For this exercise, output the entries below exactly from the line that holds "Detienen al exgobernador" to the line that holds "proprio domicilio, ti chiediamo di verificare", both ends included. No pictures belong in the copy.

---------- Working data ----------

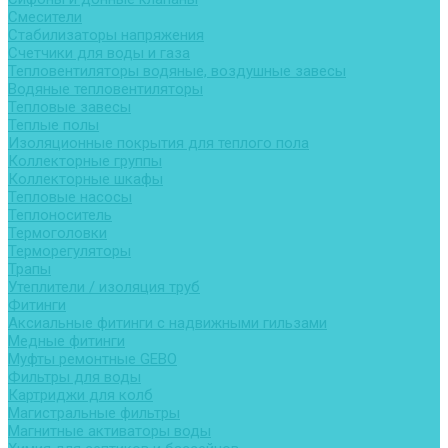
Смесители
Стабилизаторы напряжения
Счетчики для воды и газа
Тепловентиляторы водяные, воздушные завесы
Водяные тепловентиляторы
Тепловые завесы
Теплые полы
Изоляционные покрытия для теплого пола
Коллекторные группы
Коллекторные шкафы
Тепловые насосы
Теплоноситель
Термоголовки
Терморегуляторы
Трапы
Утеплители / изоляция труб
Фитинги
Аксиальные фитинги с надвижными гильзами
Медные фитинги
Муфты ремонтные GEBO
Фильтры для воды
Картриджи для колб
Магистральные фильтры
Магнитные активаторы воды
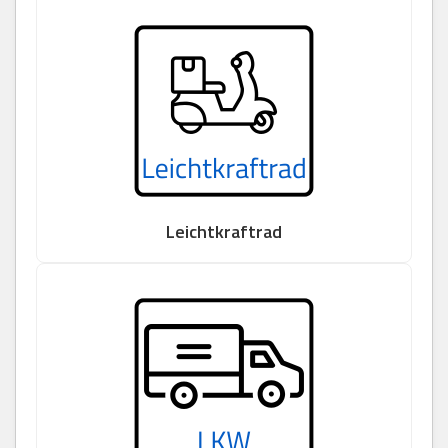
Leichtkraftrad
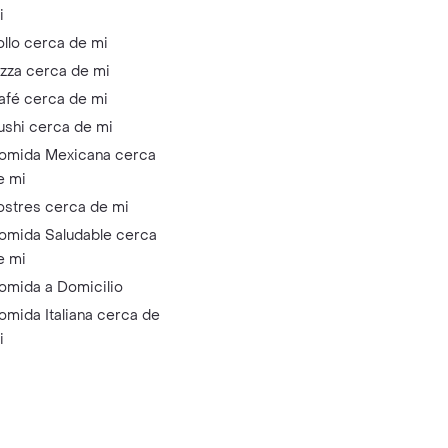
i
ollo cerca de mi
izza cerca de mi
afé cerca de mi
ushi cerca de mi
omida Mexicana cerca
e mi
ostres cerca de mi
omida Saludable cerca
e mi
omida a Domicilio
omida Italiana cerca de
i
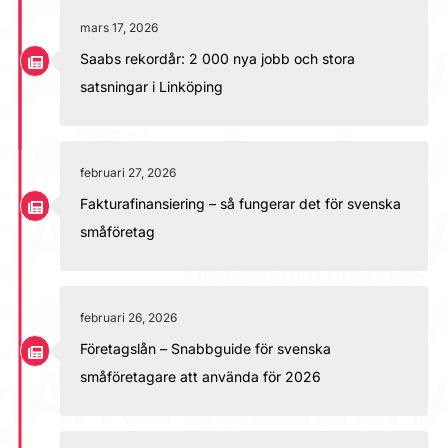
mars 17, 2026
Saabs rekordår: 2 000 nya jobb och stora
satsningar i Linköping
februari 27, 2026
Fakturafinansiering – så fungerar det för svenska
småföretag
februari 26, 2026
Företagslån – Snabbguide för svenska
småföretagare att använda för 2026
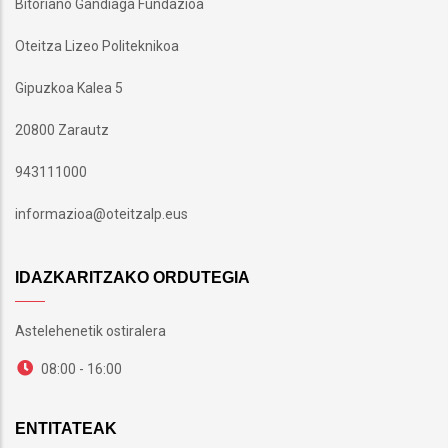
Bitoriano Gandiaga Fundazioa
Oteitza Lizeo Politeknikoa
Gipuzkoa Kalea 5
20800 Zarautz
943111000
informazioa@oteitzalp.eus
IDAZKARITZAKO ORDUTEGIA
Astelehenetik ostiralera
08:00 - 16:00
ENTITATEAK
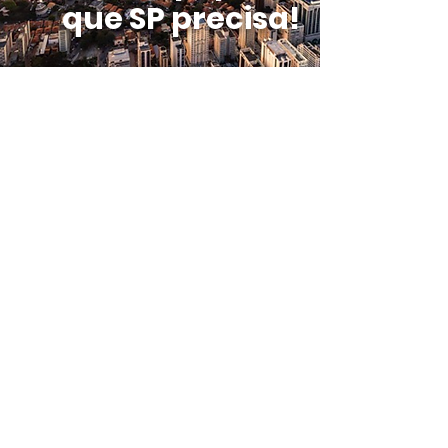
que SP precisa!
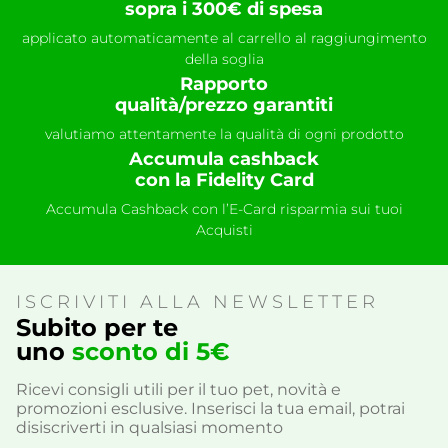
sopra i 300€ di spesa
applicato automaticamente al carrello al raggiungimento
della soglia
Rapporto
qualità/prezzo garantiti
valutiamo attentamente la qualità di ogni prodotto
Accumula cashback
con la Fidelity Card
Accumula Cashback con l’E-Card risparmia sui tuoi
Acquisti
ISCRIVITI ALLA NEWSLETTER
Subito per te
uno
sconto di 5€
Ricevi consigli utili per il tuo pet, novità e
promozioni esclusive. Inserisci la tua email, potrai
disiscriverti in qualsiasi momento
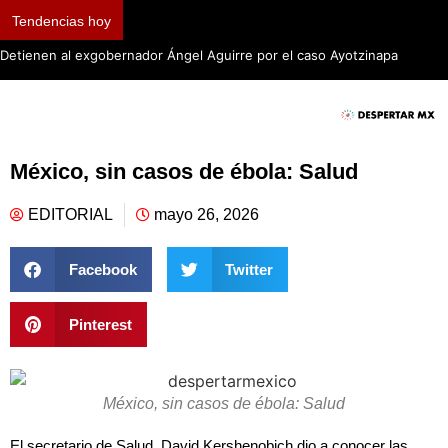
Tendencias hoy
Detienen al exgobernador Ángel Aguirre por el caso Ayotzinapa
México, sin casos de ébola: Salud
EDITORIAL
mayo 26, 2026
Facebook
Twitter
Pinterest
México, sin casos de ébola: Salud
El secretario de Salud, David Kershenobich dio a conocer las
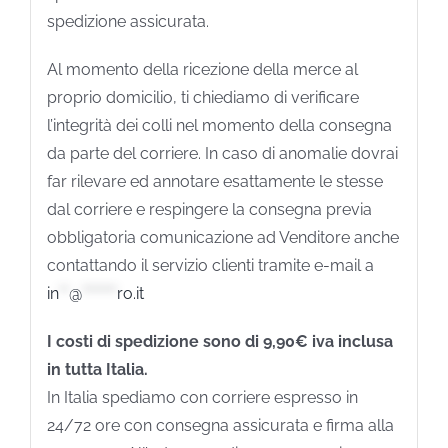
spedizione assicurata.
Al momento della ricezione della merce al
proprio domicilio, ti chiediamo di verificare
l’integrità dei colli nel momento della consegna
da parte del corriere. In caso di anomalie dovrai
far rilevare ed annotare esattamente le stesse
dal corriere e respingere la consegna previa
obbligatoria comunicazione ad Venditore anche
contattando il servizio clienti tramite e-mail a
in
**
@
*******
ro.it
I costi di spedizione sono di 9,90€ iva inclusa
in tutta Italia.
In Italia spediamo con corriere espresso in
24/72 ore con consegna assicurata e firma alla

----------

-- Result of the task --
Detienen al exgobernador Ángel Aguirre por el caso Ayotzinapa
México, sin casos de ébola: Salud
EDITORIAL
mayo 26, 2026
Facebook
Twitter
Pinterest
México, sin casos de ébola: Salud
El secretario de Salud, David Kershenobich dio a conocer las
spedizione assicurata.
Al momento della ricezione della merce al
proprio domicilio, ti chiediamo di verificare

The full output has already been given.